* Activity *
Output the data exactly, with every line intact.

* Data to use *
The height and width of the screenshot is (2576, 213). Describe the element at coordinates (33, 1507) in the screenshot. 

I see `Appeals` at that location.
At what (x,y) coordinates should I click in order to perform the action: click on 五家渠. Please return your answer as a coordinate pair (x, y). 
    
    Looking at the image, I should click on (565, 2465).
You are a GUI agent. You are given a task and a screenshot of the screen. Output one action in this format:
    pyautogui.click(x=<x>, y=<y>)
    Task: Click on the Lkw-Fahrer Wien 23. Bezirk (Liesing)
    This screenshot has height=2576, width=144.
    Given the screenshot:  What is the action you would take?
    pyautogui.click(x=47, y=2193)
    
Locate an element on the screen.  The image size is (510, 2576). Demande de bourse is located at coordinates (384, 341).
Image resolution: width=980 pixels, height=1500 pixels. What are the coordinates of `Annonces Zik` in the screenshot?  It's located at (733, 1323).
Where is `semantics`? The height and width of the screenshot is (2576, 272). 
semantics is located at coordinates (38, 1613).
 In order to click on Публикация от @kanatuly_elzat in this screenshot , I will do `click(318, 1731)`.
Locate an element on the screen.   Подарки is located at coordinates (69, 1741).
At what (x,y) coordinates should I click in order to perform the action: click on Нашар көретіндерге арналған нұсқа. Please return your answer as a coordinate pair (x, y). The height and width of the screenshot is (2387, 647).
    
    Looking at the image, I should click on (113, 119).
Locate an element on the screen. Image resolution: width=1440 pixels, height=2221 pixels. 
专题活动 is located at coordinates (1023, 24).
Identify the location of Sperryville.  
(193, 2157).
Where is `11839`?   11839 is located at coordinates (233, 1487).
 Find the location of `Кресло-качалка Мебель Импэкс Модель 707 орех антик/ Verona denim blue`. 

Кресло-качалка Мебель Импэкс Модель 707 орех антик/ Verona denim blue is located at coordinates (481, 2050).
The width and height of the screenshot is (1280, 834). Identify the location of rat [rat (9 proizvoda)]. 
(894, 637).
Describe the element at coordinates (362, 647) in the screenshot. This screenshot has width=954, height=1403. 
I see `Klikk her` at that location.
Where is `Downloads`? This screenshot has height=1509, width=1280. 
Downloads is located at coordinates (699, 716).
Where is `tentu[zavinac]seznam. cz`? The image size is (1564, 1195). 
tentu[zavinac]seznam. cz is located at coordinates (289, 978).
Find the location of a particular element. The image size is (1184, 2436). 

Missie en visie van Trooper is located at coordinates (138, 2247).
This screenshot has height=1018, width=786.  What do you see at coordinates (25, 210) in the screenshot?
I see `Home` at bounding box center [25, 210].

* Expected answer *
The height and width of the screenshot is (2576, 213). Describe the element at coordinates (33, 1507) in the screenshot. 

I see `Appeals` at that location.
At what (x,y) coordinates should I click in order to perform the action: click on 五家渠. Please return your answer as a coordinate pair (x, y). 
    
    Looking at the image, I should click on (565, 2465).
You are a GUI agent. You are given a task and a screenshot of the screen. Output one action in this format:
    pyautogui.click(x=<x>, y=<y>)
    Task: Click on the Lkw-Fahrer Wien 23. Bezirk (Liesing)
    This screenshot has height=2576, width=144.
    Given the screenshot:  What is the action you would take?
    pyautogui.click(x=47, y=2193)
    
Locate an element on the screen.  The image size is (510, 2576). Demande de bourse is located at coordinates (384, 341).
Image resolution: width=980 pixels, height=1500 pixels. What are the coordinates of `Annonces Zik` in the screenshot?  It's located at (733, 1323).
Where is `semantics`? The height and width of the screenshot is (2576, 272). 
semantics is located at coordinates (38, 1613).
 In order to click on Публикация от @kanatuly_elzat in this screenshot , I will do `click(318, 1731)`.
Locate an element on the screen.   Подарки is located at coordinates (69, 1741).
At what (x,y) coordinates should I click in order to perform the action: click on Нашар көретіндерге арналған нұсқа. Please return your answer as a coordinate pair (x, y). The height and width of the screenshot is (2387, 647).
    
    Looking at the image, I should click on (113, 119).
Locate an element on the screen. Image resolution: width=1440 pixels, height=2221 pixels. 
专题活动 is located at coordinates (1023, 24).
Identify the location of Sperryville.  
(193, 2157).
Where is `11839`?   11839 is located at coordinates (233, 1487).
 Find the location of `Кресло-качалка Мебель Импэкс Модель 707 орех антик/ Verona denim blue`. 

Кресло-качалка Мебель Импэкс Модель 707 орех антик/ Verona denim blue is located at coordinates (481, 2050).
The width and height of the screenshot is (1280, 834). Identify the location of rat [rat (9 proizvoda)]. 
(894, 637).
Describe the element at coordinates (362, 647) in the screenshot. This screenshot has width=954, height=1403. 
I see `Klikk her` at that location.
Where is `Downloads`? This screenshot has height=1509, width=1280. 
Downloads is located at coordinates (699, 716).
Where is `tentu[zavinac]seznam. cz`? The image size is (1564, 1195). 
tentu[zavinac]seznam. cz is located at coordinates (289, 978).
Find the location of a particular element. The image size is (1184, 2436). 

Missie en visie van Trooper is located at coordinates (138, 2247).
This screenshot has height=1018, width=786.  What do you see at coordinates (25, 210) in the screenshot?
I see `Home` at bounding box center [25, 210].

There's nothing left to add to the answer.